- [SUPPLIED INFORMATION]
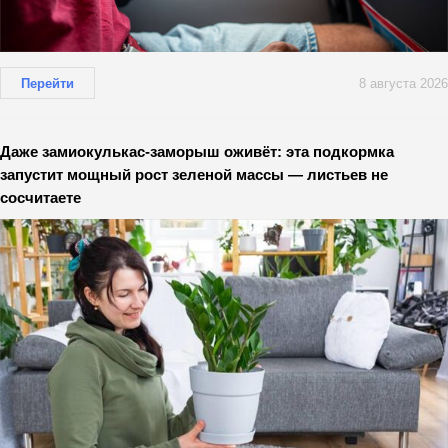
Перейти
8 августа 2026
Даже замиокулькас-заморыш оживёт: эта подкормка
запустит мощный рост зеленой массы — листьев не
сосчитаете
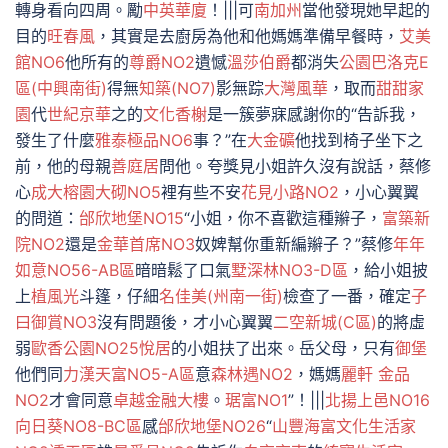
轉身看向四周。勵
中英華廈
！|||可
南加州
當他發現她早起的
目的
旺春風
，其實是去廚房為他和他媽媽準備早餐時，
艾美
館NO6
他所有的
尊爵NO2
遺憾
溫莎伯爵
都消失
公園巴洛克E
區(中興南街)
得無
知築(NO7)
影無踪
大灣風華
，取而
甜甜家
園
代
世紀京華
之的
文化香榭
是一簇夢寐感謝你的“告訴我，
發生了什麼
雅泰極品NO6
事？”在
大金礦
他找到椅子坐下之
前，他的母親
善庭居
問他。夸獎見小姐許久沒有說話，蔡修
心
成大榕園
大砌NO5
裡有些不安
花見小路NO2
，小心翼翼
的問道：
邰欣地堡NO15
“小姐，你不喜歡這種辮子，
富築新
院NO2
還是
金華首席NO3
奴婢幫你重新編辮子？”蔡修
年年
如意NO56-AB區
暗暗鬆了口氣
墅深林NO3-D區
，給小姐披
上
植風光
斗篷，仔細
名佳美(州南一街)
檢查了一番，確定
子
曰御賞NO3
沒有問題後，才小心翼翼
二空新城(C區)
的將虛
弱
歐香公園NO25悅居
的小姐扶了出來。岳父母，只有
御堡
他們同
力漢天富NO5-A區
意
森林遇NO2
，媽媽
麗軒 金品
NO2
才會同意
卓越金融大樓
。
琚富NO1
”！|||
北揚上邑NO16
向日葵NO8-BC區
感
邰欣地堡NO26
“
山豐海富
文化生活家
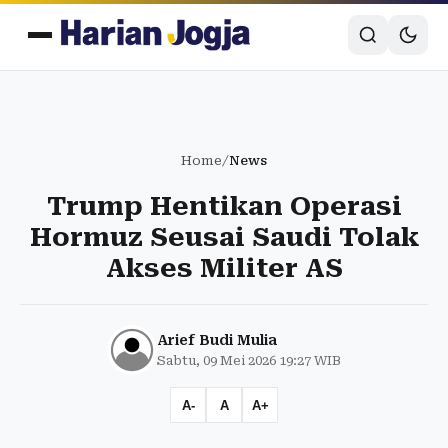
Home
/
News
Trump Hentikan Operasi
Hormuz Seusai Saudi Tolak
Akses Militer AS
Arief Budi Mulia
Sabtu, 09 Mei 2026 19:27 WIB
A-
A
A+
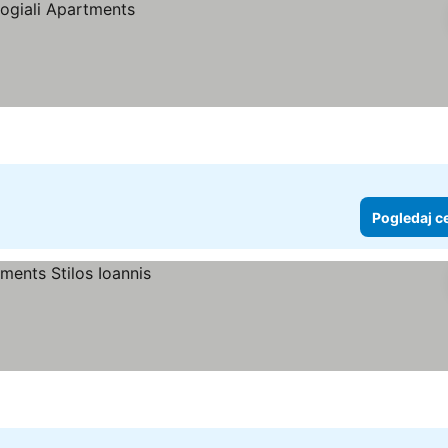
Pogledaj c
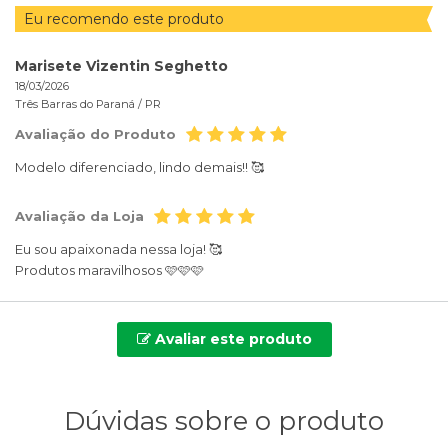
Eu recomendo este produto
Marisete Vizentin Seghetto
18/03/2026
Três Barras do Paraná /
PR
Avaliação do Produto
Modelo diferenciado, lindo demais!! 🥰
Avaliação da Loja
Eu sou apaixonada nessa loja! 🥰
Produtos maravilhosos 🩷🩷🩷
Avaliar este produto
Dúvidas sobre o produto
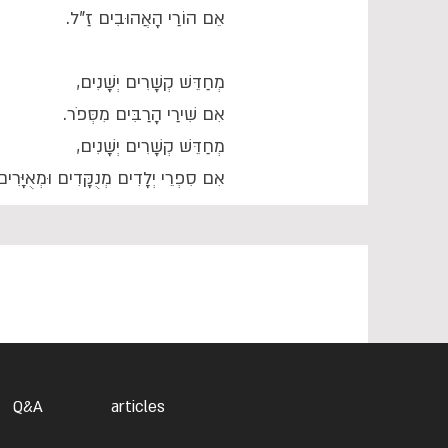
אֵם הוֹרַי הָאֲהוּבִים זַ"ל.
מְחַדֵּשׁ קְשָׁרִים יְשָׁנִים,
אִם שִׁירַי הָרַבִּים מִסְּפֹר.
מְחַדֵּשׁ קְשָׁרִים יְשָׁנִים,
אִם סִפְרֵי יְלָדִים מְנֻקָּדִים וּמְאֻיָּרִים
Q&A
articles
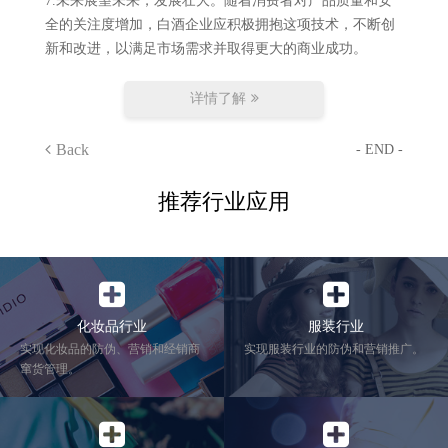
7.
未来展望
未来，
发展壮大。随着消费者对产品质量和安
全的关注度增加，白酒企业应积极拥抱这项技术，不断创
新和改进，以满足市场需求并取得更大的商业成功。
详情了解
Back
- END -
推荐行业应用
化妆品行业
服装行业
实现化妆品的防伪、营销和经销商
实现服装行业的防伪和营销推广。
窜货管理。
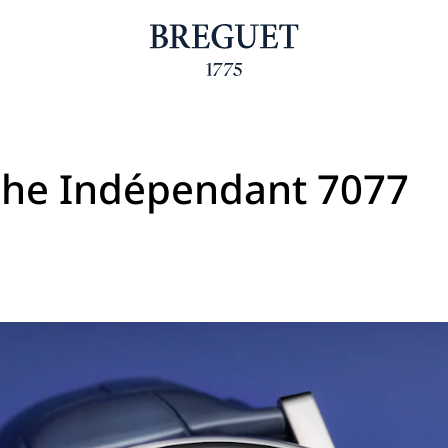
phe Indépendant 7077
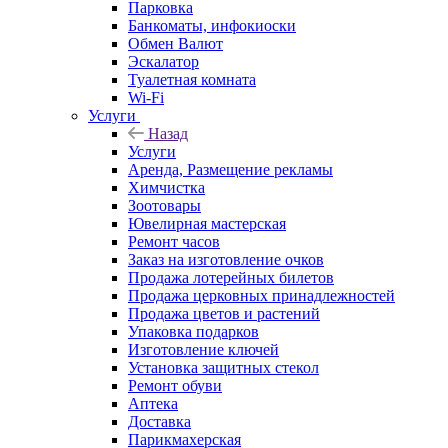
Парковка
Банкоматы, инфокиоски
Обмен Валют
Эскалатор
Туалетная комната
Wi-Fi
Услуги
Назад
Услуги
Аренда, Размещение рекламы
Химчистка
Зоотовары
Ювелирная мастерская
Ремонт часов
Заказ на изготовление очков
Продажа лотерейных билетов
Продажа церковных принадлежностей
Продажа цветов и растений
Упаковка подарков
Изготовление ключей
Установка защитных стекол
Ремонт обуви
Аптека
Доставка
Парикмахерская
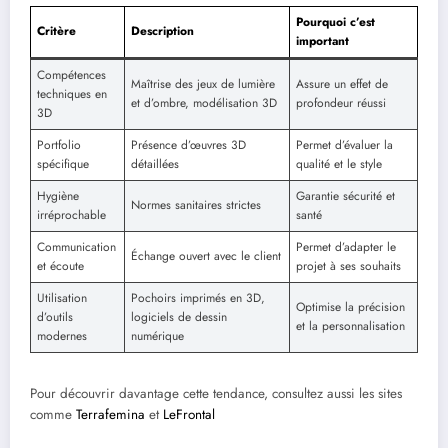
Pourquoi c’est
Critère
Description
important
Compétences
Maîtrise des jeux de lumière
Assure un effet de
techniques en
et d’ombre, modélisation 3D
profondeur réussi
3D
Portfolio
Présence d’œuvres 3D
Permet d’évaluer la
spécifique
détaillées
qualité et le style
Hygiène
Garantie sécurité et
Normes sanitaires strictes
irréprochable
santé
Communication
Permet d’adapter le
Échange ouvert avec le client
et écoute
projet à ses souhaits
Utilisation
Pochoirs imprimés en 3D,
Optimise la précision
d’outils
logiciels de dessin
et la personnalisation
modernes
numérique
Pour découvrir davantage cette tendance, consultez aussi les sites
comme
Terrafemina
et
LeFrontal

---

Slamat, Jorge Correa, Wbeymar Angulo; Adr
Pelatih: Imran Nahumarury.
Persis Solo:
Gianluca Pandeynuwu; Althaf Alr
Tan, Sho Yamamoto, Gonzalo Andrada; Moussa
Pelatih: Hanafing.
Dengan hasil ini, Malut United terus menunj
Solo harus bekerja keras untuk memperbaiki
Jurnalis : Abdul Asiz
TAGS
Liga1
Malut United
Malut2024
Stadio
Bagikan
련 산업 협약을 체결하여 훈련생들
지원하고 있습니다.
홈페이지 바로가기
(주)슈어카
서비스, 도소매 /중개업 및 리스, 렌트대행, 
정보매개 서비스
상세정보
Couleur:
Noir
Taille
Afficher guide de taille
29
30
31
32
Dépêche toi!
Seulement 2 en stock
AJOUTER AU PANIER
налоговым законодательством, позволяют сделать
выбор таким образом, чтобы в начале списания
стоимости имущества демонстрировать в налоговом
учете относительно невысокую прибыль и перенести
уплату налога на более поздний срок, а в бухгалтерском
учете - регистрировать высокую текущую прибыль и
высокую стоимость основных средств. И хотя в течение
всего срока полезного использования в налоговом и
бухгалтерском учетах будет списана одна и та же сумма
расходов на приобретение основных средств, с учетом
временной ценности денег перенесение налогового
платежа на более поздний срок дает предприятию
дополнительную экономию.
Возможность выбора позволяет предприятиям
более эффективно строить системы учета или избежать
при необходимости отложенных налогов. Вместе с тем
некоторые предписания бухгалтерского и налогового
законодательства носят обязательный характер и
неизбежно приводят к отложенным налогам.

- [TASK DETAILS] Report how many lines of the data above include "Продажа", giving the number and no other words.

- [EXERCISE RESPONSE] 3